Tit-for-tat a common pattern across primate species
Grooming reciprocity common in our evolutionary cousins.
Image: Unattribated
It is one of the oldest questions of philosophy: why are people good and why should we be kind to each other. Research with nonhuman primates is beginning to bring an answer to this age-old question: return benefits.
Thirty years ago Robert Trivers developed the framework of reciprocal altruism. His hypothesis predicted that social organisms would benefit others if the cost to themselves was less than what the expected returns were likely to be. This hypothesis has been successfully tested for species ranging from ants to lions, and now a new analysis can confidently add primates to this list.
Writing in the journal Biology Letters, Gabriele Schino and Filippo Aureli report that across 22 different species and 12 genera of primates females will preferentially groom others that preferentially groom them. Previous studies have suggested that primates will direct their grooming up the hierarchy, in the nonhuman version of social networking. However these studies suggest that a trusted grooming companion was more important in the decision of whom to groom in return than was rank or relationship.
Imagine that? Fairness and gratitude as a common tactic in nonhuman primates? Meanwhile our country is vetoing health care for poor kids because we’d prefer that every family of four dole out $20,000 per year for our war in Iraq (roughly $800,000,000 total).
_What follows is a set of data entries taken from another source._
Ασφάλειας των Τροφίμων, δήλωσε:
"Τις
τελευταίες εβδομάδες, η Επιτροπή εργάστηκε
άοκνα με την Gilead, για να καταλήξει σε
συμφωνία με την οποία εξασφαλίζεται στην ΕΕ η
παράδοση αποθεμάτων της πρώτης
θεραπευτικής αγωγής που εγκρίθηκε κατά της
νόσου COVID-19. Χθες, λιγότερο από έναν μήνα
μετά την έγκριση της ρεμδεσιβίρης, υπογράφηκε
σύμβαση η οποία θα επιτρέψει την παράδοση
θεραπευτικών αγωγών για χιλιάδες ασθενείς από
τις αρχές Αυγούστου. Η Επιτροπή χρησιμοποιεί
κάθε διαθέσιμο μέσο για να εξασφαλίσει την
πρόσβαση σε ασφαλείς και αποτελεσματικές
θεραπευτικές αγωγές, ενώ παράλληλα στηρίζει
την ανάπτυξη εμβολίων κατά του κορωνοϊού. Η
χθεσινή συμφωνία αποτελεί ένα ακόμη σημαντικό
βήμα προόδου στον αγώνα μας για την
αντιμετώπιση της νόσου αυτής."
It appears we’re lacking the basic decency found in our primate relatives. We’d better find a way to get it back and construct a more cooperative society, otherwise you may find yourself one day with no one willing to come to your aid during a time of need.
2 comments:
So true.
I've always wondered why it is females who seem to be more involved in grooming. Any thoughts on that?
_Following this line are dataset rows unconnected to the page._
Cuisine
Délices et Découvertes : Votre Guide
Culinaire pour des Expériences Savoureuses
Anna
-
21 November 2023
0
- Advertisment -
(p.s. It's super neat you met Frans)
Holly,
That's a great question. I know that in most primates females will remain in the troop they were born and would therefore be more likely to show affiliation with one another based on kin selection. However, this isn't the case in chimps and bonobos. Females migrate to other troops at puberty. Chimpanzee males will groom each other more than females will groom each other as would be expected. However, the opposite condition is found in bonobos that, to my knowledge, has not been adequately explained (but I'm working on it).
The best paper I know of off hand that explores some of these issues is by Sterck, Watts and van Schaik.
Great interview with Marc Hauser, by the way.